[Collected data entries]
########
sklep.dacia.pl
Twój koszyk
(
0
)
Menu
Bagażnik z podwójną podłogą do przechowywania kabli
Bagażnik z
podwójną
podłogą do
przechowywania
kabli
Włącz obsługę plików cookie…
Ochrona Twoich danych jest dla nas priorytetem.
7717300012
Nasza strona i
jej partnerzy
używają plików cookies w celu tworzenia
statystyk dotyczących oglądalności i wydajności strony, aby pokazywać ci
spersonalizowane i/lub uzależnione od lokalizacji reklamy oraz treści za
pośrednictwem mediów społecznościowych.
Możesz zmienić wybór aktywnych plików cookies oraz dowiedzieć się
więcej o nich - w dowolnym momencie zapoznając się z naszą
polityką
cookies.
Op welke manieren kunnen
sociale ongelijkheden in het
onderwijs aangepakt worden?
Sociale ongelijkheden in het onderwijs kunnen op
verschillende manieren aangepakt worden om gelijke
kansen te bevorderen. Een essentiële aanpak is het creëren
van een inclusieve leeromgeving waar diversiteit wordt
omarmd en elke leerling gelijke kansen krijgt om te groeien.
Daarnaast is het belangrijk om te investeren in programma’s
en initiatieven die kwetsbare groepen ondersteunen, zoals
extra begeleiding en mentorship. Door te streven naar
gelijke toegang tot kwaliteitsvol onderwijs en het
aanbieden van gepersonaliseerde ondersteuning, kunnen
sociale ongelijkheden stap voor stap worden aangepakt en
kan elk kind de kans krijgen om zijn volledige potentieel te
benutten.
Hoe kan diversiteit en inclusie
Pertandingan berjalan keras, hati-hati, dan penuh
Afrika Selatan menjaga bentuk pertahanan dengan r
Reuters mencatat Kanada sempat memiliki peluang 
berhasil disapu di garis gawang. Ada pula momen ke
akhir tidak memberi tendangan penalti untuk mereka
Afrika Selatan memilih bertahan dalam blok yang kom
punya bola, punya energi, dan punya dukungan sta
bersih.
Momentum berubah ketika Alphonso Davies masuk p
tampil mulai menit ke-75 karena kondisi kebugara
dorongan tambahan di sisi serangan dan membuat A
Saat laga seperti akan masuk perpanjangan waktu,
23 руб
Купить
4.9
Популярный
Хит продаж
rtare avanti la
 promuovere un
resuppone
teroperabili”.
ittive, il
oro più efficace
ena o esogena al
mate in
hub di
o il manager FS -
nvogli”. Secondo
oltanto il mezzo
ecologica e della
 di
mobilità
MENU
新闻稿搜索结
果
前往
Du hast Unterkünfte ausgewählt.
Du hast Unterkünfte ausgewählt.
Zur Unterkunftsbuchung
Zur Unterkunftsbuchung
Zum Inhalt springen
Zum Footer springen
########
Task description: Copy here each line of the preceding records with "oraz" in it.

Answer section:
spersonalizowane i/lub uzależnione od lokalizacji reklamy oraz treści za
Możesz zmienić wybór aktywnych plików cookies oraz dowiedzieć się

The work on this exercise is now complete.